Right smack-dab in the center of His will.
No distractions. No excuses. No frantic, overcommitted whirlwinds.
Just me and my God, finally putting first things first.
Was it painful? Oh yes. I’ve had to say no to so many wonderful, worthwhile projects. I’ve had to cancel meet-ups and miss out on amazing opportunities. I’ve had to step back from this online space and reassess what I’m doing and why I’m doing it. And I’ve probably stepped on a few toes in the process by not being able to explain why I was suddenly absent.

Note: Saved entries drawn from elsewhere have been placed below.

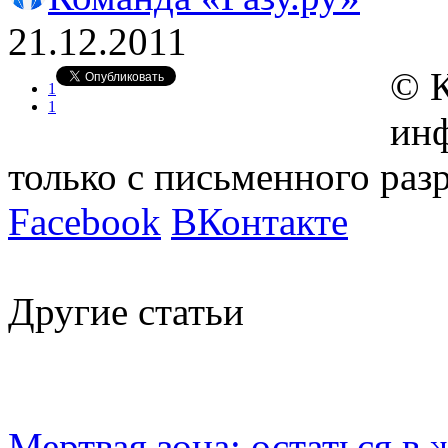
21.12.2011
© 
1
1
инф
только с письменного ра
Facebook
ВКонтакте
Другие статьи
Мертвая зона: остаться 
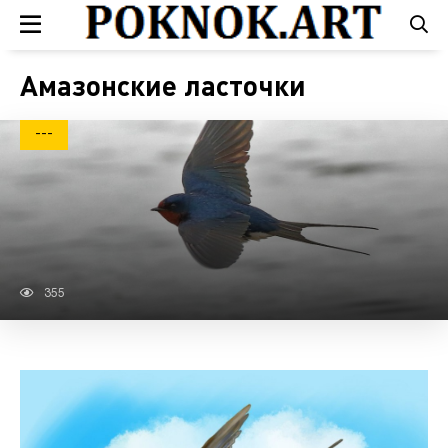
Амазонские ласточки
---
355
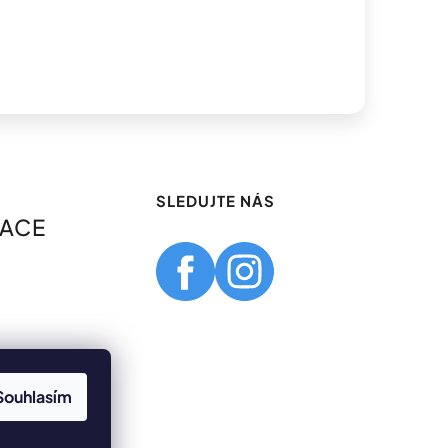
SLEDUJTE NÁS
MACE
Souhlasím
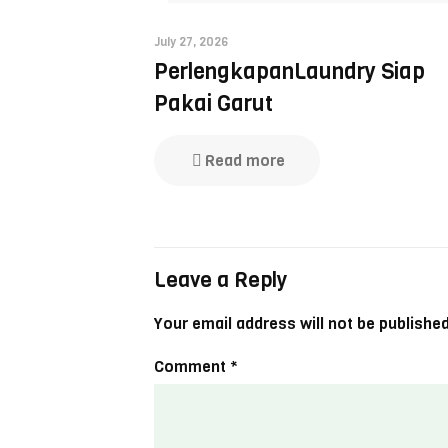
July 27, 2026
PerlengkapanLaundry Siap
Pakai Garut
Read more
Leave a Reply
Your email address will not be published
Comment
*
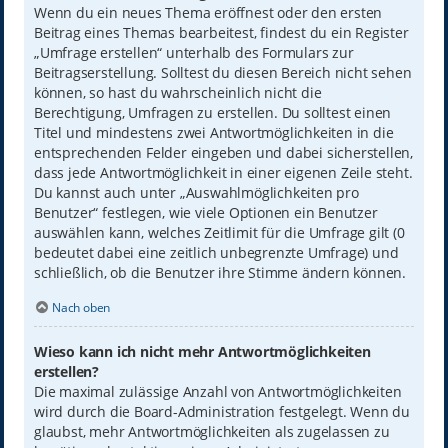
Wenn du ein neues Thema eröffnest oder den ersten
Beitrag eines Themas bearbeitest, findest du ein Register
„Umfrage erstellen“ unterhalb des Formulars zur
Beitragserstellung. Solltest du diesen Bereich nicht sehen
können, so hast du wahrscheinlich nicht die
Berechtigung, Umfragen zu erstellen. Du solltest einen
Titel und mindestens zwei Antwortmöglichkeiten in die
entsprechenden Felder eingeben und dabei sicherstellen,
dass jede Antwortmöglichkeit in einer eigenen Zeile steht.
Du kannst auch unter „Auswahlmöglichkeiten pro
Benutzer“ festlegen, wie viele Optionen ein Benutzer
auswählen kann, welches Zeitlimit für die Umfrage gilt (0
bedeutet dabei eine zeitlich unbegrenzte Umfrage) und
schließlich, ob die Benutzer ihre Stimme ändern können.
Nach oben
Wieso kann ich nicht mehr Antwortmöglichkeiten
erstellen?
Die maximal zulässige Anzahl von Antwortmöglichkeiten
wird durch die Board-Administration festgelegt. Wenn du
glaubst, mehr Antwortmöglichkeiten als zugelassen zu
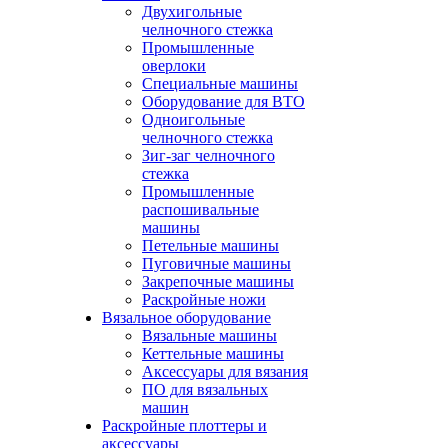
Двухигольные
челночного стежка
Промышленные
оверлоки
Специальные машины
Оборудование для ВТО
Одноигольные
челночного стежка
Зиг-заг челночного
стежка
Промышленные
распошивальные
машины
Петельные машины
Пуговичные машины
Закрепочные машины
Раскройные ножи
Вязальное оборудование
Вязальные машины
Кеттельные машины
Аксессуары для вязания
ПО для вязальных
машин
Раскройные плоттеры и
аксессуары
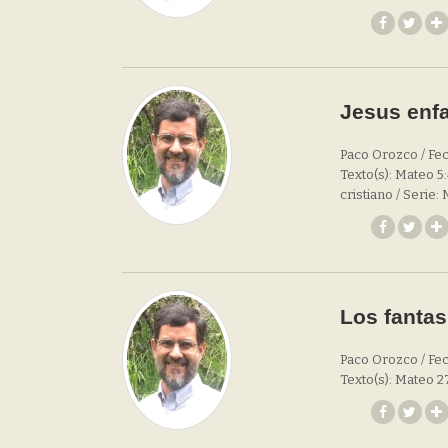
Jesus enfa
Paco Orozco / Fec
Texto(s): Mateo 5
cristiano / Serie:
Los fantas
Paco Orozco / Fec
Texto(s): Mateo 2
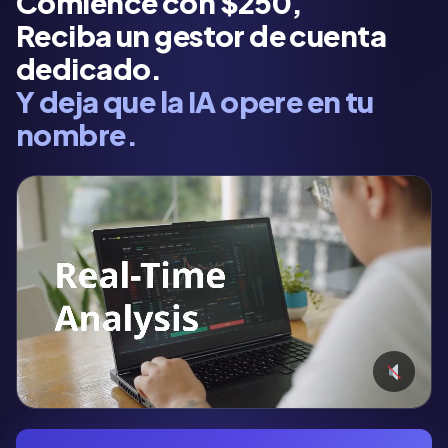
Comience con $250,
Reciba un gestor de cuenta
dedicado.
Y deja que la IA opere en tu
nombre.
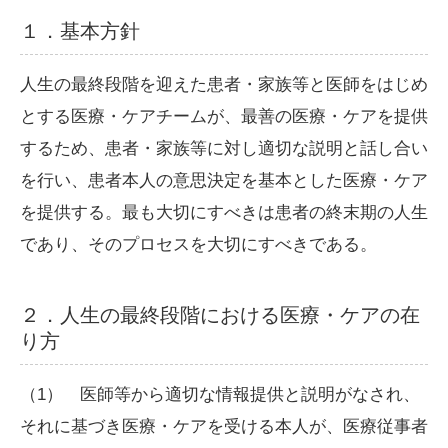
１．基本方針
人生の最終段階を迎えた患者・家族等と医師をはじめ
とする医療・ケアチームが、最善の医療・ケアを提供
するため、患者・家族等に対し適切な説明と話し合い
を行い、患者本人の意思決定を基本とした医療・ケア
を提供する。最も大切にすべきは患者の終末期の人生
であり、そのプロセスを大切にすべきである。
２．人生の最終段階における医療・ケアの在
り方
（1） 医師等から適切な情報提供と説明がなされ、
それに基づき医療・ケアを受ける本人が、医療従事者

But through it all, I’ve been reminded again and again that God’s economy is not like ours. His ways are higher than our ways, and when He asks something of you, it’s for a purpose and with a plan in mind. He wants me to focus on my family more than anything else right now, and I intend to reply with a resounding, “Yes, Sir!”
It doesn’t matter whether it makes sense to anyone else. It doesn’t matter that you’re setting aside good things. It doesn’t matter that you’re swimming against the current and making waves in the process. It only matters that you’re following the Master of the Seas as He charts your unique course through this life.
I honestly don’t know exactly how this space will look from here forward. I love meeting with you here and sharing snippets of our hearts and lives. I love connecting with you through blog comments, emails, and social media. I just know, without a doubt, that I can’t let it take over.
So let’s meet up as often as we can, shall we? I might talk about my family more often than I used to, and you’re likely to see the words homeschool, curriculum, read-alouds, and insane more often than normal, but otherwise things are pretty much the same.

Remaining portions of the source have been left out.